ZoteroTransnator - PDF Intelligent Translation Plugin

A powerful Zotero plugin that automatically recognizes PDF content and generates bilingual notes

Zotero TypeScript License

English | 简体中文

🚀 Development Status

Current Version: v0.1.0 (Alpha) | Progress: 85% | Core Features Complete

Completed:

  • Complete OCR recognition system (PaddleOCR-VL integration)
  • Bilingual translation services (DeepL + OpenAI)
  • Action strategy pattern architecture
  • Content processing pipeline
  • Bilingual note generation
  • Configuration management system
  • UI components (menus, dialogs, progress bars)
  • Cost estimation feature
  • Batch processing support
  • Complete preferences interface

🚧 In Progress:

  • Unit and integration tests
  • Error handling optimization
  • Performance optimization and caching

📋 Planned:

  • Multi-language translation support (Japanese, Korean, etc.)
  • Custom template system
  • Cloud configuration sync

✨ Features

  • 🔍 Smart OCR Recognition - Uses Baidu PaddleOCR-VL to recognize PDF content, supports text, headings, formulas, tables, images, and more
  • 🌐 Multi-Service Translation - Supports DeepL and OpenAI translation services with flexible switching
  • 📝 Bilingual Notes - Automatically generates bilingual Markdown notes with original text + translation, preserving formatting
  • 🧮 Formula Explanation - Uses LLM to explain mathematical formulas (optional)
  • 💰 Cost Estimation - Displays estimated costs before processing to avoid unexpected expenses
  • 📊 Batch Processing - Supports processing multiple PDF files at once
  • ⚙️ Flexible Configuration - Rich configuration options to meet different needs
  • 🌍 Multi-language Support - UI supports Chinese and English switching

🎥 Demo

Demo videos and screenshots coming soon

📦 Installation

Method 1: Install from Release (Recommended)
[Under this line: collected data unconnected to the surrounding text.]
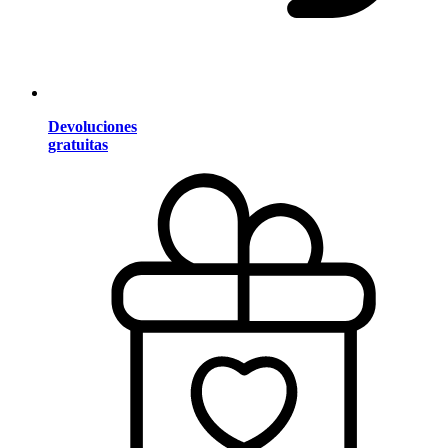
Devoluciones
gratuitas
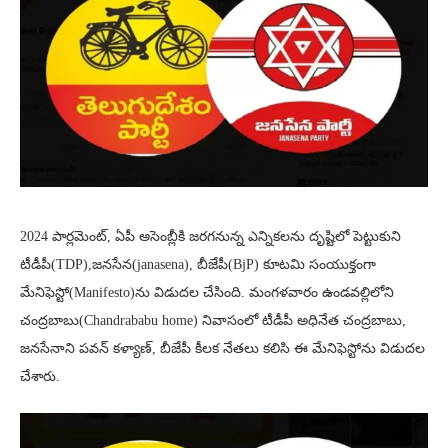
2024 పార్లమెంట్, ఏపీ అసెంబ్లీకి జరగనున్న ఎన్నికలను దృష్టిలో పెట్టుకుని
టీడీపీ(TDP),జనసేన(janasena), బీజేపీ(BjP) కూటమి సంయుక్తంగా
మేనిఫెస్టో(Manifesto)ను విడుదల చేసింది. మంగళవారం ఉండవల్లిలోని
చంద్రబాబు(Chandrababu home) నివాసంలో టీడీపీ అధినేత చంద్రబాబు,
జనసేనాని పవన్ కళ్యాణ్, బీజేపీ కీలక నేతలు కలిసి ఈ మేనిఫెస్టోను విడుదల
చేశారు.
  1. Download the latest .xpi file from Releases
  2. Open Zotero → Tools → Add-ons
  3. Click the gear icon in the top right → Install Add-on From File
  4. Select the downloaded .xpi file

Method 2: Build from Source

# Clone the repository
git clone https://github.com/leauny/ZoteroTransinator.git
cd ZoteroTransinator

# Install dependencies
npm install

# Build the plugin
npm run build

# Find the generated .xpi file in the build directory

🔧 Configuration

1. OCR Service Configuration

The plugin uses Baidu PaddleOCR-VL service, API application required:

  1. Visit Baidu AI Cloud
  2. Enable the "Document Understanding" service
  3. Obtain API URL and Token
  4. Fill in the plugin settings

Example Configuration:

API URL: https://aip.baidubce.com/rpc/2.0/ai_custom/v1/doc_convert
API Token: 24.xxx...

2. Translation Service Configuration

Option A: Use DeepL (Recommended for document translation)

  1. Visit DeepL API
  2. Register and obtain API Key
  3. Select "DeepL" in plugin settings
  4. Fill in API Key
  5. Choose whether to use free API

Cost: Free version 500,000 characters/month, paid version $20/million characters

Option B: Use OpenAI (Supports formula explanation)

  1. Visit OpenAI or compatible API providers
  2. Obtain API Key
  3. Select "OpenAI" in plugin settings
  4. Fill in API Endpoint and Key
  5. Select model (e.g., gpt-4, gpt-3.5-turbo)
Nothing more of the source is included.